As a new developer, regular expressions (or regex as it’s commonly known), can be daunting because of the strange, unfamiliar syntax:
^[A-Za-z0-9._%+-]+@[A-Za-z0-9.-]+\.[A-Za-z]{2,}$
When I was a new developer and saw the expression above for the first time, I remember my first thought was “say what? I’m never going to be able to learn that gobbledygook. That’s too much for me. I can’t do it.”
But you can! It’s just a matter of getting over that initial overwhelming feeling that regular expressions are too foreign. Just like learning or speaking a foreign language — once you get the hang of it, it will come pretty naturally. I promise!
In this article, we take a look at what regular expressions are, why they are used, and how to use them in Python. By the time you finish this article, you’ll have a solid understanding of regular expressions so you can interpret what the expression above means!
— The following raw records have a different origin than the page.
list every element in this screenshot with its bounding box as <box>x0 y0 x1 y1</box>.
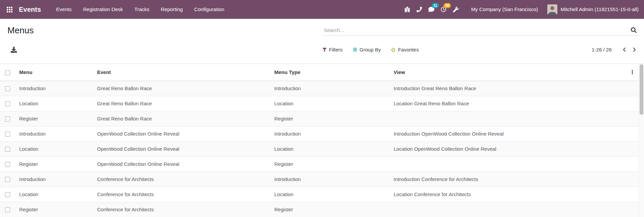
cell-view[interactable]: Introduction Great Reno Ballon Race <box>390 81 626 96</box>
menu-item-registration-desk[interactable]: Registration Desk <box>77 0 128 19</box>
cell-event[interactable]: Conference for Architects <box>93 172 270 187</box>
cell-menu[interactable]: Introduction <box>15 172 93 187</box>
select-all-checkbox[interactable] <box>5 70 10 75</box>
cell-event[interactable]: OpenWood Collection Online Reveal <box>93 156 270 172</box>
table-row[interactable]: Introduction Great Reno Ballon Race Intr… <box>0 81 639 96</box>
search-options-and-pager: Filters Group By Favorites 1-26 / 26 <box>323 45 639 55</box>
cell-spacer <box>626 202 639 217</box>
cell-spacer <box>626 141 639 156</box>
menu-item-configuration[interactable]: Configuration <box>188 0 230 19</box>
cell-menu-type[interactable]: Register <box>270 156 390 172</box>
voip-phone-button[interactable] <box>413 0 425 19</box>
cell-spacer <box>626 156 639 172</box>
vertical-scrollbar[interactable] <box>639 64 644 217</box>
table-row[interactable]: Location Conference for Architects Locat… <box>0 187 639 202</box>
page-title: Menus <box>7 26 34 36</box>
search-bar <box>323 26 639 36</box>
pager-previous-button[interactable] <box>619 45 629 55</box>
messages-button[interactable]: 11 <box>425 0 437 19</box>
cell-menu[interactable]: Location <box>15 187 93 202</box>
list-view: Menu Event Menu Type View Introduction G… <box>0 64 644 217</box>
row-checkbox[interactable] <box>5 177 10 182</box>
table-row[interactable]: Register Great Reno Ballon Race Register <box>0 111 639 126</box>
cell-event[interactable]: Conference for Architects <box>93 187 270 202</box>
row-checkbox[interactable] <box>5 192 10 197</box>
favorites-button[interactable]: Favorites <box>391 47 419 52</box>
cell-menu-type[interactable]: Location <box>270 96 390 111</box>
cell-menu-type[interactable]: Introduction <box>270 126 390 141</box>
cell-view[interactable]: Introduction Conference for Architects <box>390 172 626 187</box>
cell-view[interactable]: Location Great Reno Ballon Race <box>390 96 626 111</box>
column-header-menu[interactable]: Menu <box>15 64 93 81</box>
control-panel-bottom: Filters Group By Favorites 1-26 / 26 <box>0 36 644 64</box>
cell-menu[interactable]: Register <box>15 156 93 172</box>
table-row[interactable]: Introduction Conference for Architects I… <box>0 172 639 187</box>
scrollbar-thumb[interactable] <box>640 64 643 115</box>
cell-menu-type[interactable]: Register <box>270 202 390 217</box>
cell-menu-type[interactable]: Introduction <box>270 172 390 187</box>
row-checkbox[interactable] <box>5 147 10 152</box>
row-checkbox[interactable] <box>5 132 10 137</box>
row-checkbox-cell <box>0 202 15 217</box>
cell-menu-type[interactable]: Introduction <box>270 81 390 96</box>
row-checkbox[interactable] <box>5 116 10 121</box>
column-header-menu-type[interactable]: Menu Type <box>270 64 390 81</box>
activities-button[interactable]: 48 <box>437 0 450 19</box>
apps-menu-button[interactable] <box>3 0 16 19</box>
cell-event[interactable]: OpenWood Collection Online Reveal <box>93 126 270 141</box>
cell-menu[interactable]: Location <box>15 141 93 156</box>
row-checkbox[interactable] <box>5 86 10 91</box>
cell-view[interactable]: Location Conference for Architects <box>390 187 626 202</box>
row-checkbox[interactable] <box>5 101 10 106</box>
search-input[interactable] <box>324 27 629 33</box>
table-row[interactable]: Location OpenWood Collection Online Reve… <box>0 141 639 156</box>
cell-menu[interactable]: Register <box>15 111 93 126</box>
cell-event[interactable]: OpenWood Collection Online Reveal <box>93 141 270 156</box>
cell-event[interactable]: Great Reno Ballon Race <box>93 81 270 96</box>
table-row[interactable]: Register Conference for Architects Regis… <box>0 202 639 217</box>
filters-button[interactable]: Filters <box>323 47 343 52</box>
menu-item-events[interactable]: Events <box>51 0 78 19</box>
user-menu[interactable]: Mitchell Admin (11821551-15-0-all) <box>557 0 639 19</box>
menu-item-tracks[interactable]: Tracks <box>129 0 155 19</box>
cell-menu[interactable]: Introduction <box>15 81 93 96</box>
app-name[interactable]: Events <box>19 6 41 13</box>
cell-view[interactable] <box>390 202 626 217</box>
cell-menu-type[interactable]: Location <box>270 141 390 156</box>
tools-button[interactable] <box>450 0 462 19</box>
cell-menu[interactable]: Location <box>15 96 93 111</box>
cell-view[interactable] <box>390 111 626 126</box>
chevron-left-icon <box>622 47 626 52</box>
cell-view[interactable]: Introduction OpenWood Collection Online … <box>390 126 626 141</box>
cell-event[interactable]: Great Reno Ballon Race <box>93 96 270 111</box>
column-header-event[interactable]: Event <box>93 64 270 81</box>
company-switcher[interactable]: My Company (San Francisco) <box>468 0 541 19</box>
export-button[interactable] <box>9 45 18 54</box>
filter-funnel-icon <box>323 48 327 52</box>
table-row[interactable]: Location Great Reno Ballon Race Location… <box>0 96 639 111</box>
cell-view[interactable] <box>390 156 626 172</box>
search-icon <box>631 27 637 33</box>
cell-menu-type[interactable]: Location <box>270 187 390 202</box>
cell-menu[interactable]: Register <box>15 202 93 217</box>
debug-button[interactable] <box>401 0 413 19</box>
row-checkbox[interactable] <box>5 162 10 167</box>
row-checkbox-cell <box>0 111 15 126</box>
cell-menu-type[interactable]: Register <box>270 111 390 126</box>
pager-next-button[interactable] <box>629 45 639 55</box>
column-header-view[interactable]: View <box>390 64 626 81</box>
menu-item-reporting[interactable]: Reporting <box>155 0 188 19</box>
row-checkbox[interactable] <box>5 207 10 212</box>
cell-view[interactable]: Location OpenWood Collection Online Reve… <box>390 141 626 156</box>
table-row[interactable]: Register OpenWood Collection Online Reve… <box>0 156 639 172</box>
user-avatar[interactable] <box>547 4 557 14</box>
cell-menu[interactable]: Introduction <box>15 126 93 141</box>
table-row[interactable]: Introduction OpenWood Collection Online … <box>0 126 639 141</box>
favorites-label: Favorites <box>398 47 419 52</box>
row-checkbox-cell <box>0 187 15 202</box>
cell-event[interactable]: Great Reno Ballon Race <box>93 111 270 126</box>
search-button[interactable] <box>629 27 639 33</box>
group-by-button[interactable]: Group By <box>353 47 381 52</box>
optional-columns-toggle[interactable] <box>629 68 636 77</box>
cell-event[interactable]: Conference for Architects <box>93 202 270 217</box>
What are Regular Expressions?
When we take a look at what a regular expression is, we need to remind ourselves of what a string is. Remember that a string is just a collection of characters that are strung together and bounded by a set of quotation marks:
“Hello World” “555-555-5555” “John Doe 123 Main St. Anywhere, USA 99999-9999” “email@email.io”
These are all examples of strings. They can be of any length, or no length at all. Regular Expressions, or more commonly shortened to regex, is an expression whose components match patterns up with strings to find out some sort of information.
What’s great about regex is that it doesn’t necessarily care about the language you are coding in — it’s fairly language agnostic. The difference comes in the language’s methods and how to perform actions using those expressions.
What are Regular Expressions Used For?
Regex is a pattern that we would want to specifically look for in a string. We can use regex to search for a particular phrase or pattern to replace it with something else, or we can validate forms to be certain a user is entering information in a certain format so that it is consistent across all users.
Search and Replace
Say for instance we have a phone number presented in this format:
555 555 5555
This is a valid format for a phone number in the United States. But what if we wanted to replace the spaces with dashes? Or add parentheses around the area code and a dash to make it more readable?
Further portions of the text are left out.